Wheaton, who rejected two of the SLS requests, said that three of the babies’ deaths were not classified as “adverse events”.

“It was never a decision to prevent doctors from lodging reports in the SLS system,” he said.

“In occasional instances and incident will be rejected if it does not meet the definition of meeting an incident.

“There were several instances recently that were rejected on that basis and the reason was that there was not considered to be an incident, so there had been no breach of practice, there had been no adverse event.”

He said that every patient death would undergo a mortality review and the three babies’ deaths were referred to the Coroner.

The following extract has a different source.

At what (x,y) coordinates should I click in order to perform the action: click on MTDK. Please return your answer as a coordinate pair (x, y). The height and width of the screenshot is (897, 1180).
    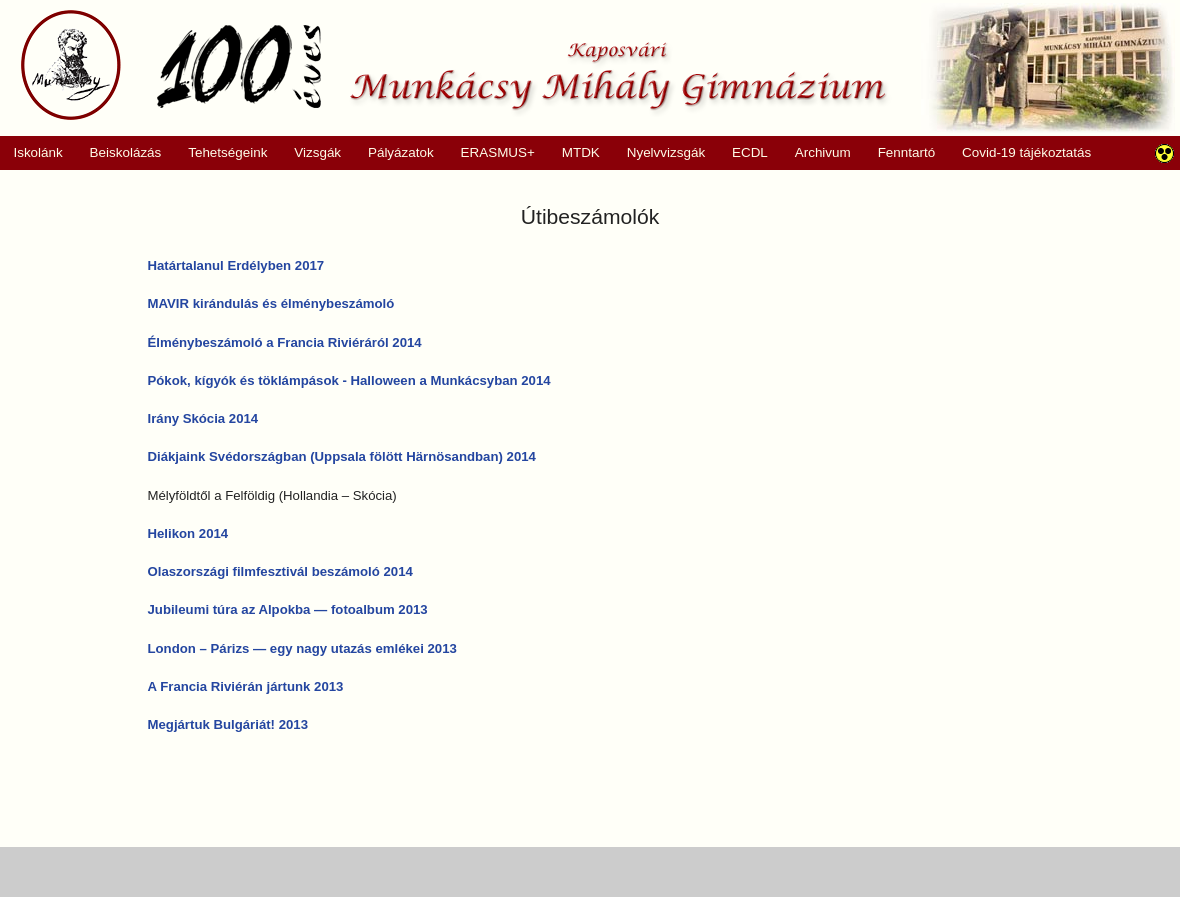
    Looking at the image, I should click on (574, 153).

Asked by Labor MLC Emily Bourke if he thought it was acceptable that the doctors’ SLS reports were rejected and whether “it feels that these doctors are being silenced by these reports not being accepted”, McGowan said it “beggars belief to think what you imagine we are running here”.

“The thought that somebody might canvass that we’re trying to in this state, in this system, silence any doctor about the death of a child is just beyond belief that you could contemplate that frankly,” he said.

Burke said she was “just simply asking you a question on behalf of issues that have been raised before this committee”.

“I don’t think it’s out of order to ask you these in your position,” she said.

McGowan responded: “To think that we would be silencing doctors in this system from reporting anything that they thought was in any clinically inappropriate just does not happen in the South Australian health system.”

Chief public health officer Professor Nicola Spurrier declined to comment on whether the right decisions were taken when asked by reporters this morning.

She said a review into the four deaths was currently being undertaken by deputy chief public health officer Dr Mike Cusack.

Bonaros said after the meeting that she was “incensed” by McGowan’s comments.

“For SA Health’s CEO to trivialise the matter the way he did is not only an insult to the families who lost their babies, but it also shows just how out of touch he and the SA Health bureaucracy is with community expectations,” she said.